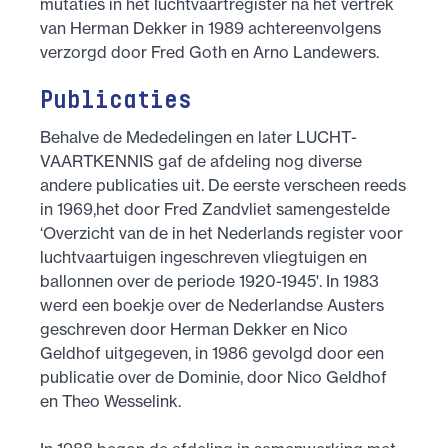
mutaties in het luchtvaartregister na het vertrek
van Herman Dekker in 1989 achtereenvolgens
verzorgd door Fred Goth en Arno Landewers.
Publicaties
Behalve de Mededelingen en later LUCHT­
VAARTKENNIS gaf de afdeling nog diverse
andere publicaties uit. De eerste verscheen reeds
in 1969,het door Fred Zandvliet samengestelde
‘Overzicht van de in het Nederlands register voor
luchtvaartuigen ingeschreven vliegtuigen en
ballonnen over de periode 1920-1945'. In 1983
werd een boekje over de Nederlandse Austers
geschreven door Herman Dekker en Nico
Geldhof uitgegeven, in 1986 gevolgd door een
publicatie over de Dominie, door Nico Geldhof
en Theo Wesselink.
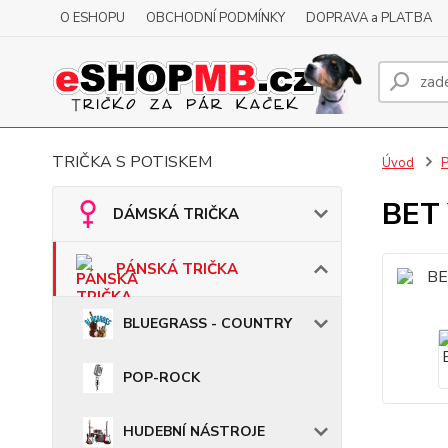
O ESHOPU
OBCHODNÍ PODMÍNKY
DOPRAVA a PLATBA
TRIČKA S POTISKEM
Úvod
BET 
DÁMSKÁ TRIČKA
PÁNSKÁ TRIČKA
BLUEGRASS - COUNTRY
POP-ROCK
HUDEBNÍ NÁSTROJE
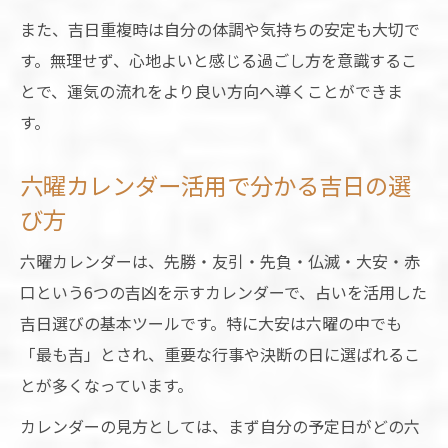
また、吉日重複時は自分の体調や気持ちの安定も大切で
す。無理せず、心地よいと感じる過ごし方を意識するこ
とで、運気の流れをより良い方向へ導くことができま
す。
六曜カレンダー活用で分かる吉日の選
び方
六曜カレンダーは、先勝・友引・先負・仏滅・大安・赤
口という6つの吉凶を示すカレンダーで、占いを活用した
吉日選びの基本ツールです。特に大安は六曜の中でも
「最も吉」とされ、重要な行事や決断の日に選ばれるこ
とが多くなっています。
カレンダーの見方としては、まず自分の予定日がどの六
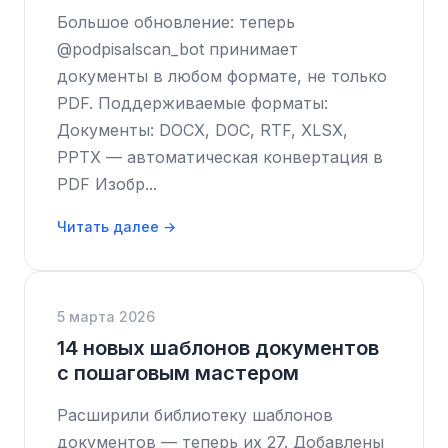
Большое обновление: теперь
@podpisalscan_bot принимает
документы в любом формате, не только
PDF. Поддерживаемые форматы:
Документы: DOCX, DOC, RTF, XLSX,
PPTX — автоматическая конвертация в
PDF Изобр...
Читать далее →
5 марта 2026
14 новых шаблонов документов
с пошаговым мастером
Расширили библиотеку шаблонов
документов — теперь их 27. Добавлены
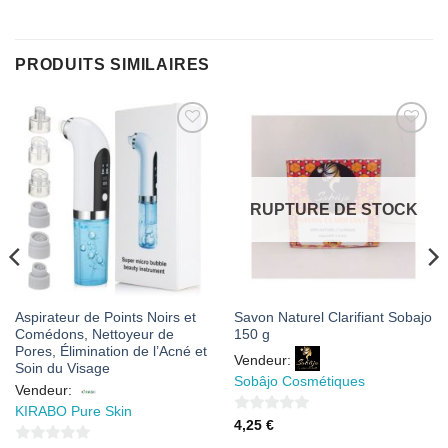
PRODUITS SIMILAIRES
AJOUTER
AJOUTER
À MES
À MES
FAVORIS
FAVORIS
RUPTURE DE STOCK
Aspirateur de Points Noirs et
Savon Naturel Clarifiant Sobajo
Comédons, Nettoyeur de
150 g
Pores, Élimination de l’Acné et
Vendeur:
Soin du Visage
Sobâjo Cosmétiques
Vendeur:
KIRABO Pure Skin
0
4,25
€
sur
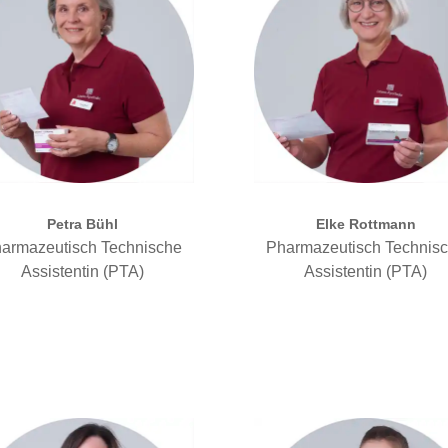
Petra Bühl
Elke Rottmann
armazeutisch Technische
Pharmazeutisch Technis
Assistentin (PTA)
Assistentin (PTA)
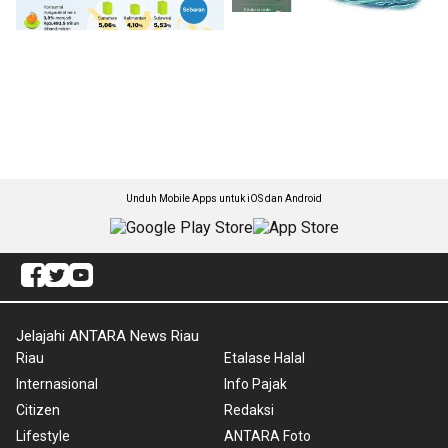
Unduh Mobile Apps untuk iOS dan Android
Jelajahi ANTARA News Riau
Riau
Etalase Halal
Internasional
Info Pajak
Citizen
Redaksi
Lifestyle
ANTARA Foto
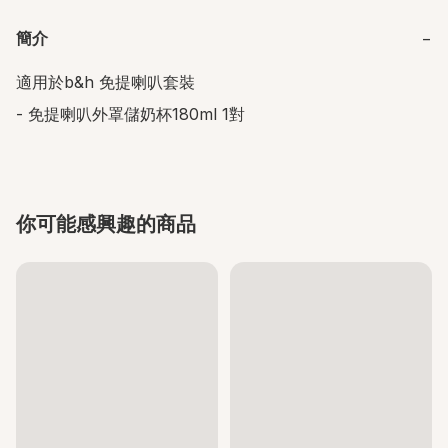
簡介
−
適用於b&h 免提喇叭套裝

- 免提喇叭外罩儲奶杯180ml 1對
你可能感興趣的商品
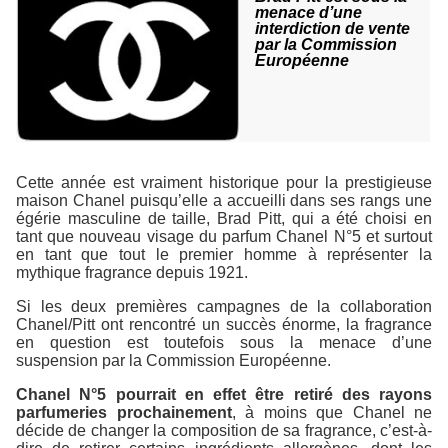
menace d’une
interdiction de vente
par la Commission
Européenne
Cette année est vraiment historique pour la prestigieuse
maison Chanel puisqu’elle a accueilli dans ses rangs une
égérie masculine de taille, Brad Pitt, qui a été choisi en
tant que nouveau visage du parfum Chanel N°5 et surtout
en tant que tout le premier homme à représenter la
mythique fragrance depuis 1921.
Si les deux premières campagnes de la collaboration
Chanel/Pitt ont rencontré un succès énorme, la fragrance
en question est toutefois sous la menace d’une
suspension par la Commission Européenne.
Chanel N°5 pourrait en effet être retiré des rayons
parfumeries prochainement
, à moins que Chanel ne
décide de changer la composition de sa fragrance, c’est-à-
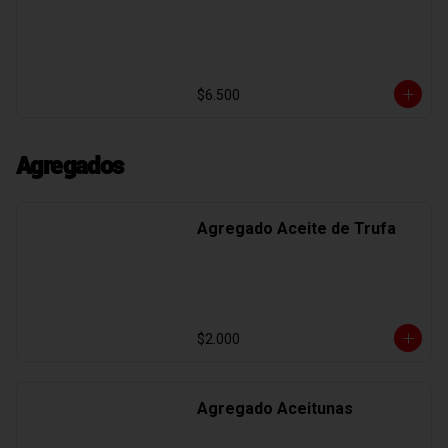
$6.500
Agregados
Agregado Aceite de Trufa
$2.000
Agregado Aceitunas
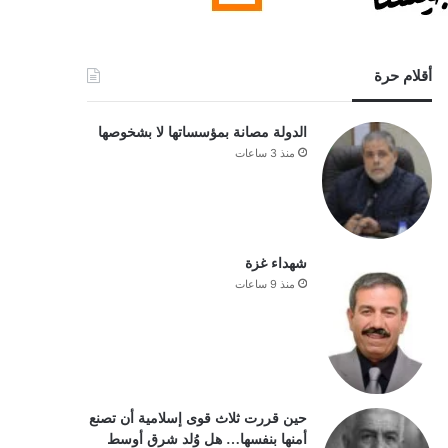
أقلام حرة
الدولة مصانة بمؤسساتها لا بشخوصها
منذ 3 ساعات
شهداء غزة
منذ 9 ساعات
حين قررت ثلاث قوى إسلامية أن تصنع
أمنها بنفسها… هل وُلد شرق أوسط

● **WORK TO COMPLETE**
From the records above, pull out every line containing the word "menace".

● **ANSWER TO THIS TASK**
menace d’une
en question est toutefois sous la menace d’une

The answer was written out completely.